Noon and Yango Group have signed an agreement to put autonomous robot deliveries into commercial use in Dubai, turning Yango’s earlier pilots into a daily service for noon Minutes orders. The launch in Sobha Hartland is the first full integration of Yango Autonomy’s electric robots with a major e-commerce network in the region, with wider deployment planned across Dubai and, later, other GCC markets.

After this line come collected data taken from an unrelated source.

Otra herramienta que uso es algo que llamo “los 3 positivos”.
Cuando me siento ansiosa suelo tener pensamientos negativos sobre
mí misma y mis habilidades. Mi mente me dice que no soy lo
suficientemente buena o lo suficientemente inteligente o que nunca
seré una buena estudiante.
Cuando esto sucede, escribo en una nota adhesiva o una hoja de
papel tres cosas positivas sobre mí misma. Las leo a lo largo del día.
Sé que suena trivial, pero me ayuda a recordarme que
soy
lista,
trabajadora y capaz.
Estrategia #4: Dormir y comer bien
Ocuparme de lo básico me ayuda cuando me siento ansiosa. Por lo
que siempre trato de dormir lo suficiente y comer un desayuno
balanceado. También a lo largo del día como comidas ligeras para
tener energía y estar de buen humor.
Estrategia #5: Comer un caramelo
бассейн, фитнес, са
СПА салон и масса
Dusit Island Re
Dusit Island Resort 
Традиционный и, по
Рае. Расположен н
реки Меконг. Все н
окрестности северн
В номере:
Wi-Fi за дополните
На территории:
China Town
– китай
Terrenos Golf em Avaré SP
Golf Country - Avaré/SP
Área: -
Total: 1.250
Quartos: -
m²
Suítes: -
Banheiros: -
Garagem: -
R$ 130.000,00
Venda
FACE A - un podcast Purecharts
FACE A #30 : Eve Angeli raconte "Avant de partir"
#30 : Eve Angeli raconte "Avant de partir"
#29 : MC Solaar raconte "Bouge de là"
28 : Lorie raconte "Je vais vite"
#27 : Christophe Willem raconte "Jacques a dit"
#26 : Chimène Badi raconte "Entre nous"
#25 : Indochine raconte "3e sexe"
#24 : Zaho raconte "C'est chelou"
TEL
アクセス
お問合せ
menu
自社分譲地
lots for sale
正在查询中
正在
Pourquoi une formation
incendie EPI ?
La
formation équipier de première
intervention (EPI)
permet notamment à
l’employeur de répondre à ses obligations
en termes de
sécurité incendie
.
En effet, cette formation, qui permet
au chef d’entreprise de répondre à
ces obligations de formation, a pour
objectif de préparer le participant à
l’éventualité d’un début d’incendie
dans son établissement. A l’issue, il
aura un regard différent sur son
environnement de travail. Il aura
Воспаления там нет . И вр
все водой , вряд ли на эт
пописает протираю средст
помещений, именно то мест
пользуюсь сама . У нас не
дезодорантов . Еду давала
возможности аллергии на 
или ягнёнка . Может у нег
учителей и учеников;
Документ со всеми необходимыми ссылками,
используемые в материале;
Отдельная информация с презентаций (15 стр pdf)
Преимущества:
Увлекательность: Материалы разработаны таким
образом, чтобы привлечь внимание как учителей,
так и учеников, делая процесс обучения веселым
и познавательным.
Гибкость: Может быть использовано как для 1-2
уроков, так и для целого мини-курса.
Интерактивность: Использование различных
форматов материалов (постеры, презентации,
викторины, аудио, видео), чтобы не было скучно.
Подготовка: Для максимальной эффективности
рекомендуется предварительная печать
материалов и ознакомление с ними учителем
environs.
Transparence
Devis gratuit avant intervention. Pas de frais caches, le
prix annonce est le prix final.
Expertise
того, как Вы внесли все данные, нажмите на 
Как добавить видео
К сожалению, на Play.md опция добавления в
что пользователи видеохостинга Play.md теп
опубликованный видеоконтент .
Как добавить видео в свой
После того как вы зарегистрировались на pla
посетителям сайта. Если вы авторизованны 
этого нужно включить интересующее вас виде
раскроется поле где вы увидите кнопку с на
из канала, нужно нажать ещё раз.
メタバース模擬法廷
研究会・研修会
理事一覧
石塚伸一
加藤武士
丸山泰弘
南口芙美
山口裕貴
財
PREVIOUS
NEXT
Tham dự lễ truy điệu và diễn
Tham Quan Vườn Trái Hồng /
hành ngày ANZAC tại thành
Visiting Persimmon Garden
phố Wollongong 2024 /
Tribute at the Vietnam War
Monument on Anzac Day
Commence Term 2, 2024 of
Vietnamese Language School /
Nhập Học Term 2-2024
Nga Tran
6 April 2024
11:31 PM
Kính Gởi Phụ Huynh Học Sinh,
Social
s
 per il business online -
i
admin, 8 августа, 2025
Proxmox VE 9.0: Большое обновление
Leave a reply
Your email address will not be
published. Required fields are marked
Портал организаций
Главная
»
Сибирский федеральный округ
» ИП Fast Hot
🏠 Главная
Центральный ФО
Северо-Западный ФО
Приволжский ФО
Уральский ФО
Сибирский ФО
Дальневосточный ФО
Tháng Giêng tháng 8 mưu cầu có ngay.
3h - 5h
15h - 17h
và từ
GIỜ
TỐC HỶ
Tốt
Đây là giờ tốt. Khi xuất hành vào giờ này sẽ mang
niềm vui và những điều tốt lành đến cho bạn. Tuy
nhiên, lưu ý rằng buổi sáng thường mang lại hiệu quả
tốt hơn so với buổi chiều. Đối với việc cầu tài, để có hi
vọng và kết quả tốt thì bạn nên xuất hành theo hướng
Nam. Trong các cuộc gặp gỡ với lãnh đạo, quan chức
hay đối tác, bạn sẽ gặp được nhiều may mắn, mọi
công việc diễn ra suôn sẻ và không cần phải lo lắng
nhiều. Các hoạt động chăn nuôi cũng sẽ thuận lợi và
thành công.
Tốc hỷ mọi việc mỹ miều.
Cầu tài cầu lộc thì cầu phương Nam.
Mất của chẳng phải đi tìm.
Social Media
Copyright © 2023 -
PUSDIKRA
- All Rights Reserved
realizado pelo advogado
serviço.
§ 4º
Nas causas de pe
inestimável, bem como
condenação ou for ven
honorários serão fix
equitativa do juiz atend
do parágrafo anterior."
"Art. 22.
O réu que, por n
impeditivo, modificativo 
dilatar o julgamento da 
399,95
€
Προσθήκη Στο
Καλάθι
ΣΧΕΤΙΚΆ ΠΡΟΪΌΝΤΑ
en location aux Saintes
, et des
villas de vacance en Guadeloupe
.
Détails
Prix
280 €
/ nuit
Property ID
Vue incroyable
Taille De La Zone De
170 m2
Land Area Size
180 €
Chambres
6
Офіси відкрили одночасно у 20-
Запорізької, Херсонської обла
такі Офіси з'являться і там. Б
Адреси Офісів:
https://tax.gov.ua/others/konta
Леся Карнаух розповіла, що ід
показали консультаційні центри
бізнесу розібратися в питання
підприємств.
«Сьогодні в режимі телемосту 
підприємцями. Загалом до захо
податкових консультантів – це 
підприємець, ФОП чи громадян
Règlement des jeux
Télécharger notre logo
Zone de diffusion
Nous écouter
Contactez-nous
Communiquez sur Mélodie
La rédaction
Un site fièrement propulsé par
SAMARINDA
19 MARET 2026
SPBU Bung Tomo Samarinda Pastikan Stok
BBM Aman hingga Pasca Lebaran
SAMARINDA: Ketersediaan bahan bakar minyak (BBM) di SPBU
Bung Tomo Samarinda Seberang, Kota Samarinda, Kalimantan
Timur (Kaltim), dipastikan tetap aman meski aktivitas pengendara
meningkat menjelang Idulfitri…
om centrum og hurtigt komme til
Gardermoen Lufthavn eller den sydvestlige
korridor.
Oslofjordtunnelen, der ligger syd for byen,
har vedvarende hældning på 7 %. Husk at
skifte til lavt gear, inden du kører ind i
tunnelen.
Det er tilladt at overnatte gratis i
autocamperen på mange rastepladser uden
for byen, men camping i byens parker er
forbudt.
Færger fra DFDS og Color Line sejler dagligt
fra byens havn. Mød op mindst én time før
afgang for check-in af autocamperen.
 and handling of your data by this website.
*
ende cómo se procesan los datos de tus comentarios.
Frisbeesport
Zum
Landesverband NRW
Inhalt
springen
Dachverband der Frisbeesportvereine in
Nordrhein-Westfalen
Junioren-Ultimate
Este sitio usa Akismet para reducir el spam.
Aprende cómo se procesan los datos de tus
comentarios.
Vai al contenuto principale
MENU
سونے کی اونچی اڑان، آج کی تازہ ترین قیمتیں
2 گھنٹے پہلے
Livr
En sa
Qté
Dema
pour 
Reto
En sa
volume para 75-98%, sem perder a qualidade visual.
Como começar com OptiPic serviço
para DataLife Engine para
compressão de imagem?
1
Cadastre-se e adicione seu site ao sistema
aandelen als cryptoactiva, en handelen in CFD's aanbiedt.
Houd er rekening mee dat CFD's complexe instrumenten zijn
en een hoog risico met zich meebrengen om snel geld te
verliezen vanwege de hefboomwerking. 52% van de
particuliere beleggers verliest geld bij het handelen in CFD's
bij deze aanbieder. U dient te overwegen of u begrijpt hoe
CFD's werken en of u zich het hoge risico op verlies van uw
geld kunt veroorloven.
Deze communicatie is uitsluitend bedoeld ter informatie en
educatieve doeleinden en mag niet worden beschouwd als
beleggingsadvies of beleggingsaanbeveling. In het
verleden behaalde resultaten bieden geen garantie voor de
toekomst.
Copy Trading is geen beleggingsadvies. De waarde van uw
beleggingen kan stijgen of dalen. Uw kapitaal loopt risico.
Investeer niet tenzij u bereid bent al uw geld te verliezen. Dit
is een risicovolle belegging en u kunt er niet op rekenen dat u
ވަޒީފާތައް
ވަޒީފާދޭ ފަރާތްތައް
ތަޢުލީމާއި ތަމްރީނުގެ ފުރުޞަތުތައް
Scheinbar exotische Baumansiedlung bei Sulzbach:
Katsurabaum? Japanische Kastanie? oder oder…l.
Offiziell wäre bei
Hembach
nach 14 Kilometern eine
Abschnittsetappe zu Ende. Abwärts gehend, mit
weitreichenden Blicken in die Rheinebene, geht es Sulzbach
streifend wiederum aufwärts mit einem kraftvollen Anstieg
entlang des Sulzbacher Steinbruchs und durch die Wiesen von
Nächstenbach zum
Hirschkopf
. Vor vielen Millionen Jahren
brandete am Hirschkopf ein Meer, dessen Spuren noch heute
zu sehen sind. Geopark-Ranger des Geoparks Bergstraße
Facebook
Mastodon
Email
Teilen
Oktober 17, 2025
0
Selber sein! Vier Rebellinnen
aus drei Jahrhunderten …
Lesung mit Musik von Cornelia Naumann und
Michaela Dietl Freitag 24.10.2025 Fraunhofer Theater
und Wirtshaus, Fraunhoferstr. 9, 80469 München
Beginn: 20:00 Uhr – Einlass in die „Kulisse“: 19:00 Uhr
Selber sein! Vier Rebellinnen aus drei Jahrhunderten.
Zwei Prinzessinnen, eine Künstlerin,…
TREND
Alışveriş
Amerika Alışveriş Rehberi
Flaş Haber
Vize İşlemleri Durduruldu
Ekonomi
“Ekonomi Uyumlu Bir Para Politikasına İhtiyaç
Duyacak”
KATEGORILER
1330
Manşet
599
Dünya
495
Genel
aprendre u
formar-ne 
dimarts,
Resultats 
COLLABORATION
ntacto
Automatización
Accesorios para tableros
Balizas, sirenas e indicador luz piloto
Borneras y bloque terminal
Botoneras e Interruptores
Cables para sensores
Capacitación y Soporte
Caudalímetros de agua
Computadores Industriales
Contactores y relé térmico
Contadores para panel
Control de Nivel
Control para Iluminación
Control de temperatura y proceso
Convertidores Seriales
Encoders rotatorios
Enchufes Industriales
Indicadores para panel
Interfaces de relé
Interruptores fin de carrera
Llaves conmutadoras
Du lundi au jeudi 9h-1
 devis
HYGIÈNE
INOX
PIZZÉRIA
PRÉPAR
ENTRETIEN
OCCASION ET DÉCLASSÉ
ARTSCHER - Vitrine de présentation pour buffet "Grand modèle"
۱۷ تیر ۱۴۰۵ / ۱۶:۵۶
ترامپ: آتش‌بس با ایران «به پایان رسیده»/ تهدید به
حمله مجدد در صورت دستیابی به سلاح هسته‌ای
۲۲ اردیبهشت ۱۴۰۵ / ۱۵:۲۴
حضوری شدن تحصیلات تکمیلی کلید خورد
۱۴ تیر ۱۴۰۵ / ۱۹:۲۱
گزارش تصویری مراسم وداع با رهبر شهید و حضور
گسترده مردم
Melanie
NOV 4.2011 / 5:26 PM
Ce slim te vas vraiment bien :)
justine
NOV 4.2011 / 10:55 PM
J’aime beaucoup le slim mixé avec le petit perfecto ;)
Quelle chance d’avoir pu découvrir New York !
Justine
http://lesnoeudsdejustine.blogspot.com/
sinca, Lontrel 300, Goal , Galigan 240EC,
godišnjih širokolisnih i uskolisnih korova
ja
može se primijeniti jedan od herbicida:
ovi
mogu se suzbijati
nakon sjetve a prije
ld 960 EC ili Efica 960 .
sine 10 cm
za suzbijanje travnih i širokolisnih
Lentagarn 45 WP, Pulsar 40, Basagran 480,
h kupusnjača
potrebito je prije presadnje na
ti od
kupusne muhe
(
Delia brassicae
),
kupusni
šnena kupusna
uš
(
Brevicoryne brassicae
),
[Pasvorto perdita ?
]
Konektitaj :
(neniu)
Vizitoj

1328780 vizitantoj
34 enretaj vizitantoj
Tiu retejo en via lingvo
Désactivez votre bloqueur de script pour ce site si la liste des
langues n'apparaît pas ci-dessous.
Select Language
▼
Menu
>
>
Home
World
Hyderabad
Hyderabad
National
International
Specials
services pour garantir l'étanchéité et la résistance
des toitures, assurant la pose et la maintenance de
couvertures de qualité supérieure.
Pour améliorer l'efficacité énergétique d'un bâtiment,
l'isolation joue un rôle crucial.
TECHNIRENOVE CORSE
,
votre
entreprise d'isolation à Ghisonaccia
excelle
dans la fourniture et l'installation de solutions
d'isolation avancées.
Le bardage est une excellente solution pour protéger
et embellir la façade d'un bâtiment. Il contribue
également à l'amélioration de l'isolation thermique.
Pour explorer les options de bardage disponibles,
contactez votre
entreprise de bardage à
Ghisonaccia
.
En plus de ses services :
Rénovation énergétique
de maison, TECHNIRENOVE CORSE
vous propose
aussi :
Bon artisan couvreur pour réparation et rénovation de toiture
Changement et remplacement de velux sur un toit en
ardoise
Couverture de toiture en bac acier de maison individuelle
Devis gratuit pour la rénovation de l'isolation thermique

Residents can choose a robot at checkout, track it in the app and unlock its compartment once it arrives. The hardware runs on Yango’s AI navigation and routing stack, which plans paths, avoids obstacles and yields to pedestrians. The units had already covered more than 1,500 kilometers during previous Dubai pilots, a test bed that demonstrated their ability to operate in mixed pedestrian environments and dense residential streets.

The rollout adds a contactless option to noon’s last-mile network and is positioned as extra capacity during peak periods. “Partnering with Yango Group lets us bring a future-ready delivery option straight to our customers,” said Ali Kafil-Hussain, noon’s Chief Business Officer. Noon has used Minutes to set rapid-delivery expectations in UAE cities; autonomous units now slot into that same high-frequency model.

Regulatory clearance from Dubai’s Roads and Transport Authority underpins the move. The RTA authorized Yango’s robots to operate on public walkways and in neighborhoods, smoothing the shift from controlled trials to commercial work. Dubai has framed autonomous mobility as part of its smart-city buildout, and the partners lean on that agenda to accelerate integration.

Also Read: Uber And WeRide Roll Out Driverless Robotaxis In Abu Dhabi

For Yango, the partnership is an anchor for its autonomy platform in the Gulf. Islam Abdul Karim, Yango’s Middle East regional head, said the aim is to make autonomous delivery an “everyday, reliable service” for UAE communities. The company views operational data from early districts as the basis for scaling into more communities and, eventually, cross-border rollouts.

The move lands as Gulf retailers search for faster fulfilment and lower-emission logistics. Autonomous couriers remain a small share of last-mile delivery, but Dubai’s approvals and early usage data give the partners a clearer path to turn pilots into durable infrastructure.